Exercise directions:
Your answer must be the exact lines of the listing below that run from the line with "available online on demand]" to the line with "ideal solution, perfectly", ends included, and no pictures.

Material for this exercise:
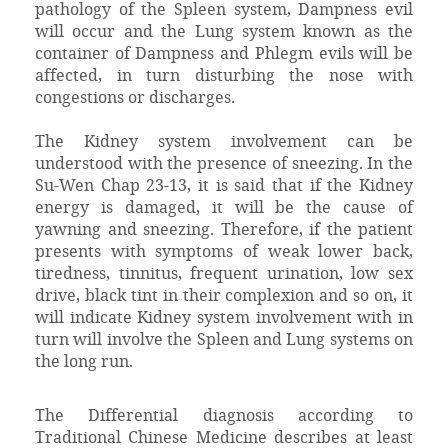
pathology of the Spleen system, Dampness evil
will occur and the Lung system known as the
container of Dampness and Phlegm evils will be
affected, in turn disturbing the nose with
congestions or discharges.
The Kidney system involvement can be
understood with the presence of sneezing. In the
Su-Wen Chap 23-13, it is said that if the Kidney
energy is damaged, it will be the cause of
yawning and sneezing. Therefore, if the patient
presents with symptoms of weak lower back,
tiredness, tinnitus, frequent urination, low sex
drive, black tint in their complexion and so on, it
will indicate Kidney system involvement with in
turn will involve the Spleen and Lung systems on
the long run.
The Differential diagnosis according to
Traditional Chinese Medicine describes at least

==

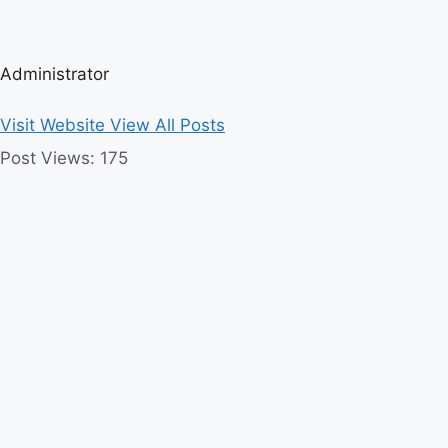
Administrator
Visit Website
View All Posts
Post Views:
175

---

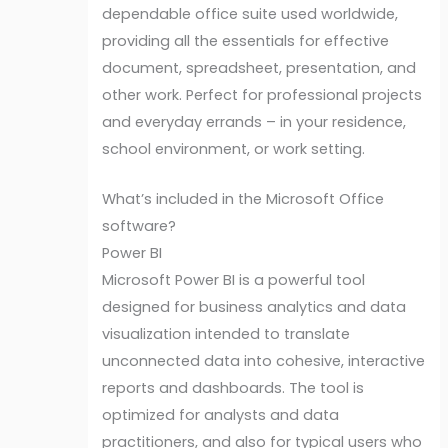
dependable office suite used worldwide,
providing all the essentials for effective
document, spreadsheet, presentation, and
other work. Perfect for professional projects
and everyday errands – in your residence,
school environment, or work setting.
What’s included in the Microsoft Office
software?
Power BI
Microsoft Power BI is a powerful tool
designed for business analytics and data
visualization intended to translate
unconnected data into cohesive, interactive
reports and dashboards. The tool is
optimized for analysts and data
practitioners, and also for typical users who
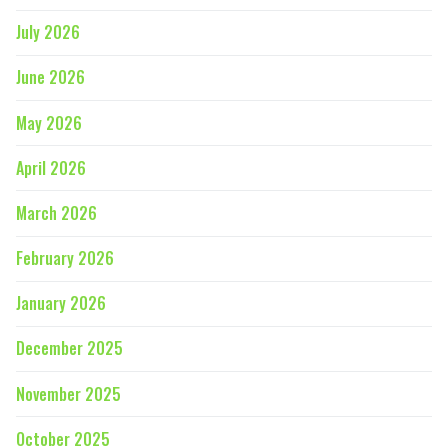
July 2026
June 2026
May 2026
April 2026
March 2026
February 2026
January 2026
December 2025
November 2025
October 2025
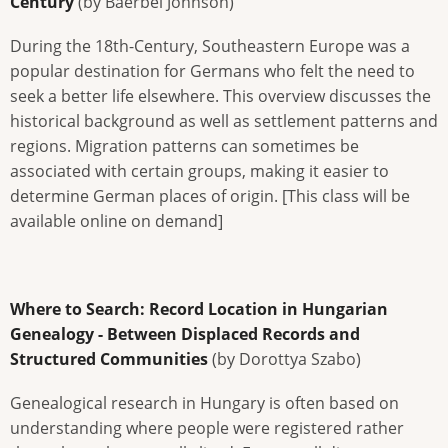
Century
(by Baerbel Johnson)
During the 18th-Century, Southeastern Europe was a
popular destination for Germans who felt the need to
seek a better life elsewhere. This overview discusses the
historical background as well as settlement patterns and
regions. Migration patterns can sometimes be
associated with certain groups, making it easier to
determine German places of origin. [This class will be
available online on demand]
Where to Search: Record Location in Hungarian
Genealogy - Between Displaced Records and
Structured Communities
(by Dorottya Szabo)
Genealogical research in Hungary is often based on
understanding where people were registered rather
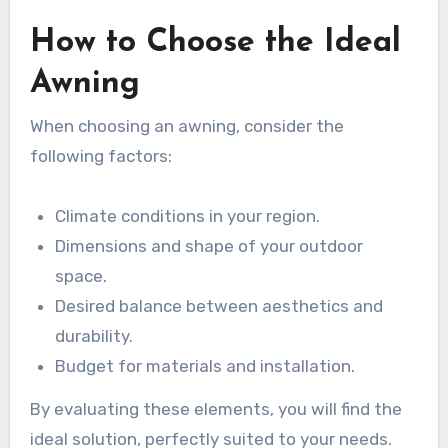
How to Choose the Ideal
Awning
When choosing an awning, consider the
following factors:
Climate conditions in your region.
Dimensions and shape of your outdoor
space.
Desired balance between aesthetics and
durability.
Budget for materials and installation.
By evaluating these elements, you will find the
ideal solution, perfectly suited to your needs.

Final answer:
available online on demand]
Where to Search: Record Location in Hungarian
Genealogy - Between Displaced Records and
Structured Communities
(by Dorottya Szabo)
Genealogical research in Hungary is often based on
understanding where people were registered rather
How to Choose the Ideal
Awning
When choosing an awning, consider the
following factors:
Climate conditions in your region.
Dimensions and shape of your outdoor
space.
Desired balance between aesthetics and
durability.
Budget for materials and installation.
By evaluating these elements, you will find the
ideal solution, perfectly suited to your needs.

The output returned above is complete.